Fuck, fuck, fuck. “Um,” I say hoarsely. “Uh.”
And then he just comes in, and he informs me he’s just coming in, just gonna grab ‘em real quick—did I really forget to re-lock the door?—and there’s nothing I can do about that but stammer for him to no, stop, please don’t.
Too late, he’s in here, staring at me hanging halfway out of the tub covered in puke and blood and the sight makes him stop dead in his tracks.
“Mierda,” he gasps. “Are you okay? Is that blood?”
I stare at him stupidly. His eyes are saucers and they are such a dark brown that they can only be properly described as sable. I do not know why I am noticing that right now. “Yeah,” I say. My throat is raw and my voice is creaky. “I guess it is.”
Shit, it really is. And the act of throwing up has made it worse. It’s not gushing, exactly, but it’s no paper cut.
Sam, the poor bastard, has no idea what to make of any of this.
He’s just standing there, sort of halfway crouched to grab my filthy clothes but struck dumb by the sight of me and whatever the fuck it is that’s wrong with me, trying to make it all add up.
It’s not going to, of course. It’s all too ludicrous for that.
“Do you need help?” he says. “What should I do?”
“Can you find a first aid kit or something?”
“Yeah.” He leans down and swipes my clothes. “Yeah, shit. I’ve got something. I’ll be right back. Let me just…hold on a sec, okay?”
He backs out of the bathroom. The door clicks shut. I slam down the toilet lid—pointless now, but whatever—and flush, then withdraw back into the shower. I rinse myself off the best I can, all the sweat and grime and blood, and even manage to wash my hair quickly before I stagger out.
Oddly enough, I feel slightly better. Which isn’t saying a lot because I’m still dizzy and even worse still in danger of collapsing, those pesky drop attacks that come and go, sometimes with warning and sometimes not, but I haven’t had one all day and maybe I owe that all to adrenaline. Or my body just cooperating, for once.
The bracelet at my wrist jingles as I towel off my hair and then wrap myself in it. Yeah, the blood’s gonna stain it but oh well. Not my problem, at least not right now.
God, I’m too tired for all this. I should’ve thought about how exhausting it would be to be a criminal before committing the act. Fuck, why couldn’t he have just stayed asleep?
I sit, very suddenly, on the floor and lean back against the tub. I try to ignore the puddle of puke by the toilet—which is easy enough, actually. My side is burning like a bitch, and my head’s beginning to swim. All I want to do is sleep—but more than that, I need to get away from here.
And then Sam’s back. He’s got a bunch of stuff in his arms: clothes, it looks like, but also a small white box with a cheerful red cross emblazoned on the lid.
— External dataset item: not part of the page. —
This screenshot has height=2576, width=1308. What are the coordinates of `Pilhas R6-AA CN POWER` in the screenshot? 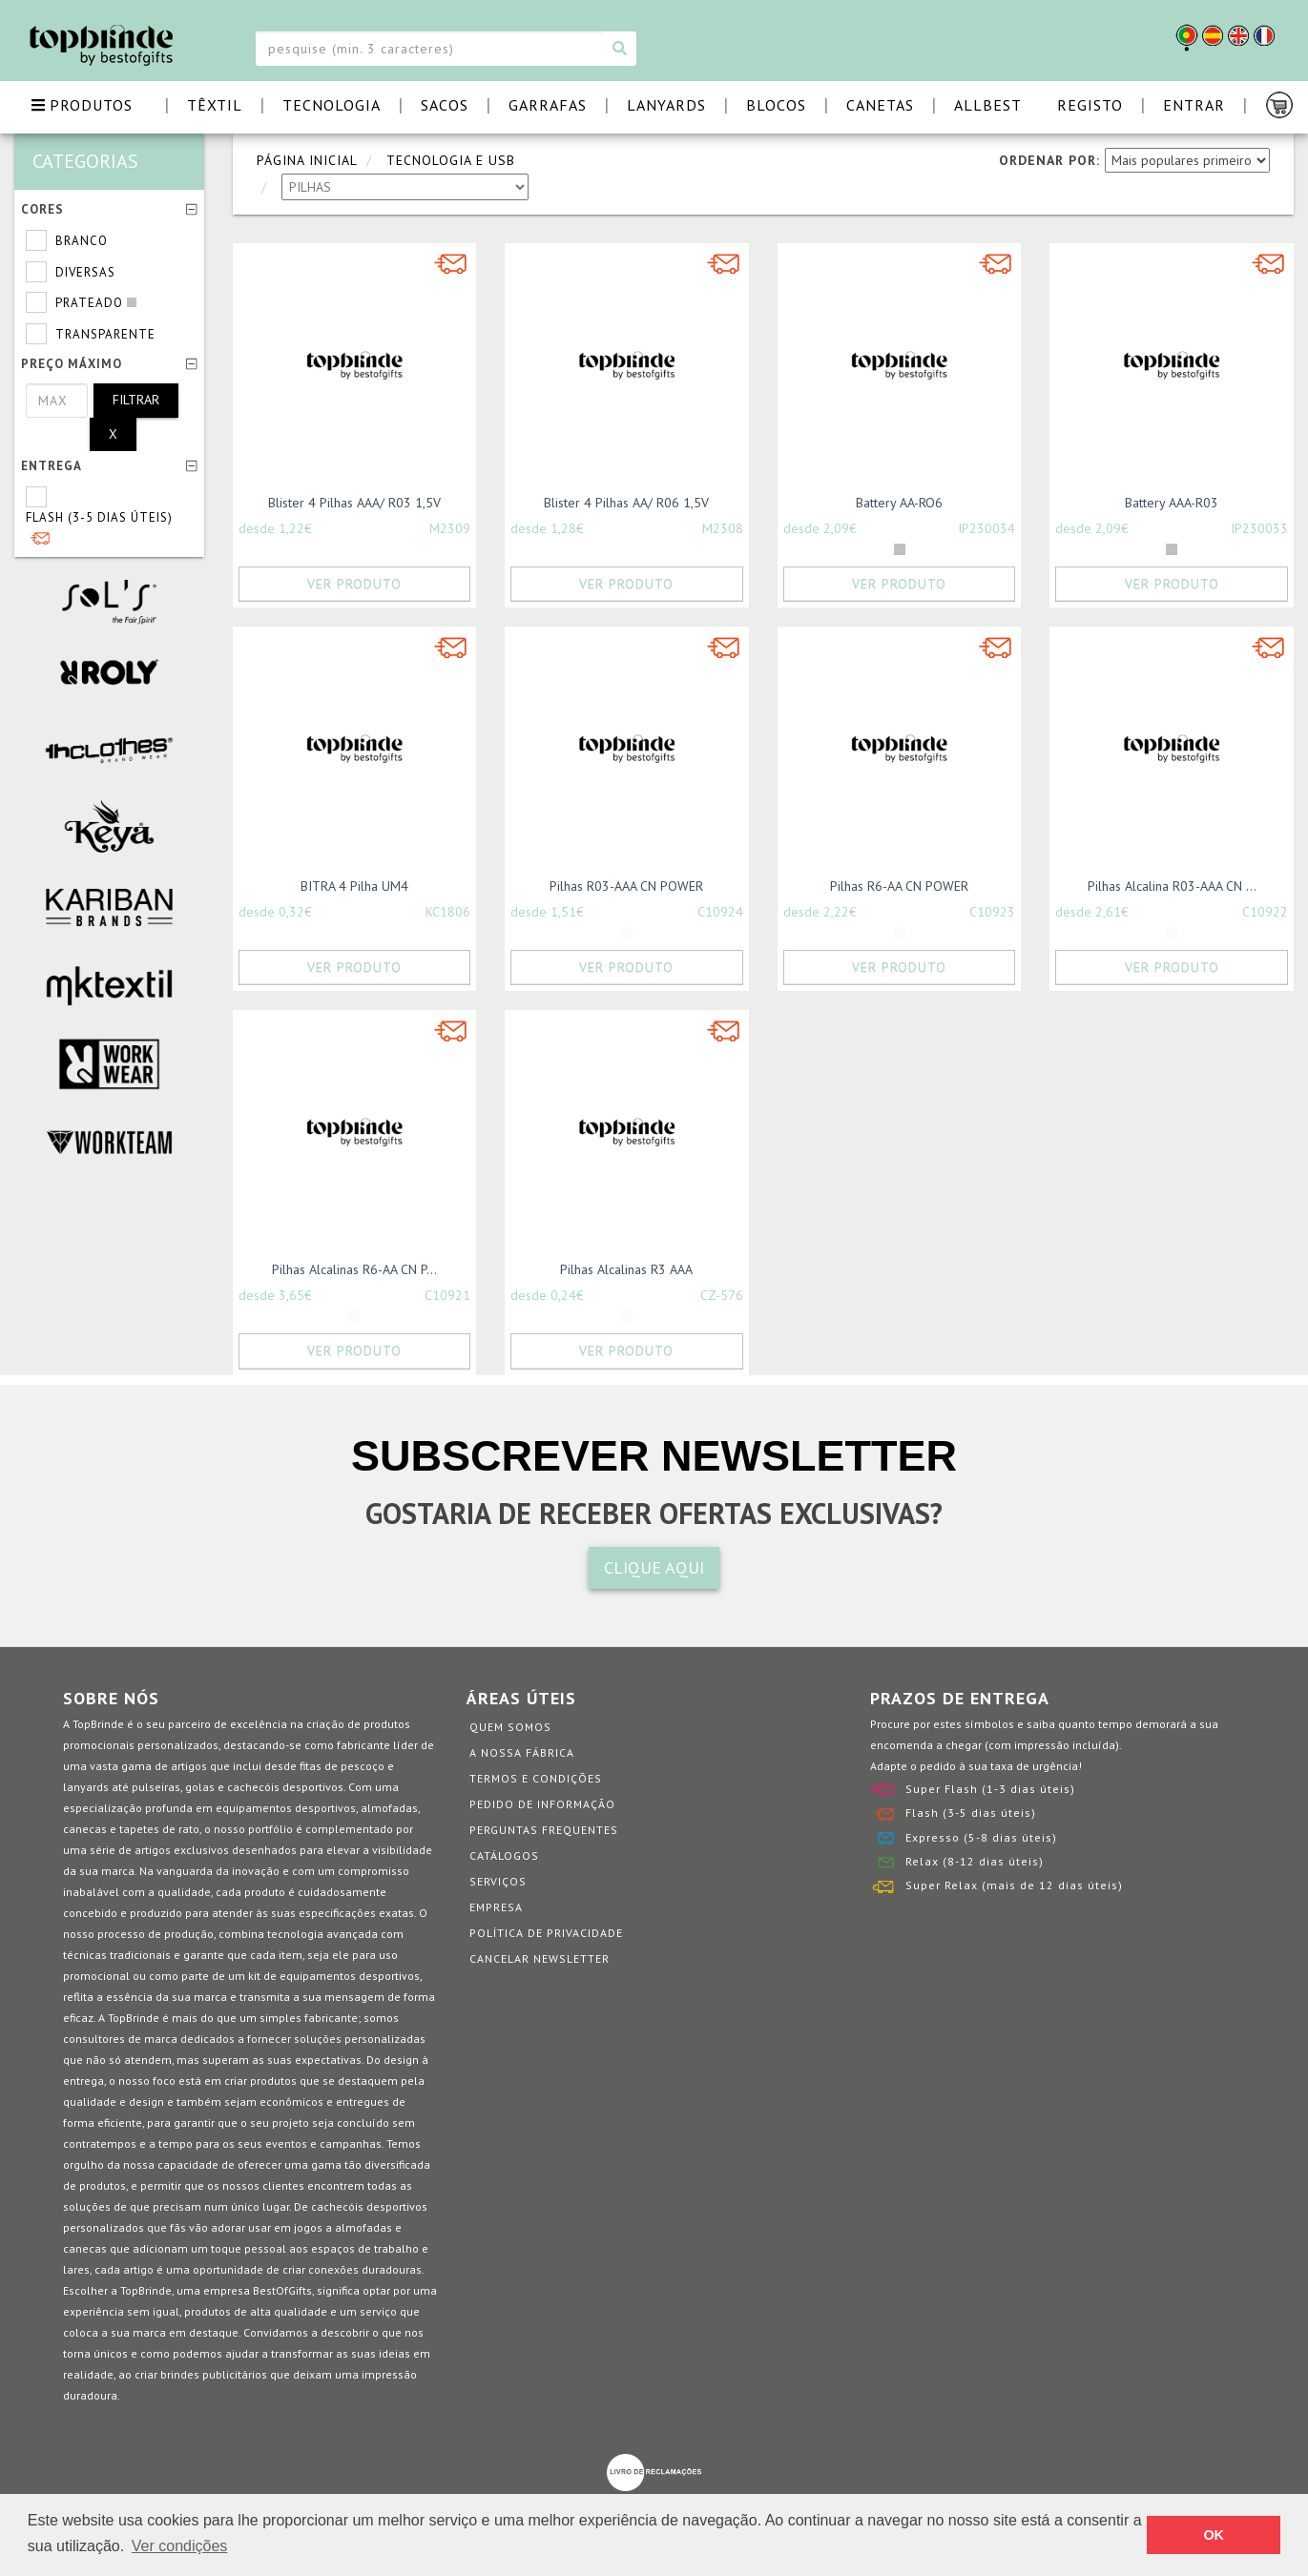 It's located at (899, 886).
“My mom packed this,” he tells me with not nearly enough shame, and I would laugh if my stomach wasn’t currently thinking of new creative ways to torment me. “But Ash, what the fuck happened?”
For some reason I didn’t think this far ahead. For some reason I thought I could hide the fact that I had a fresh bullet wound in my side, merely hours old. And because I don’t want to answer him, I say, “Are you sure we can’t leave tonight?”
“Holy fuck,” he sputters. “You’re literally bleeding to death and you want to leave?”
I let my head rest back against the tub’s rim. “Yes.”
“Dude. What happened?”
“I was shot.”
“With a gun?” he asks incredulously.
Oh, my god. I clap my hands over my eyes. “No, with a fucking UFO laser. Yes, a gun, Sam.”
“Fuck. What the fuck? You’re just walking around with a gunshot wound?” His voice is comically high-pitched.
“What else was I supposed to do?”
“I dunno, go to a fucking hospital? Doesn’t it need stitches? I can’t do stitches. If you haven’t noticed, I’m just some guy, not a surgeon.”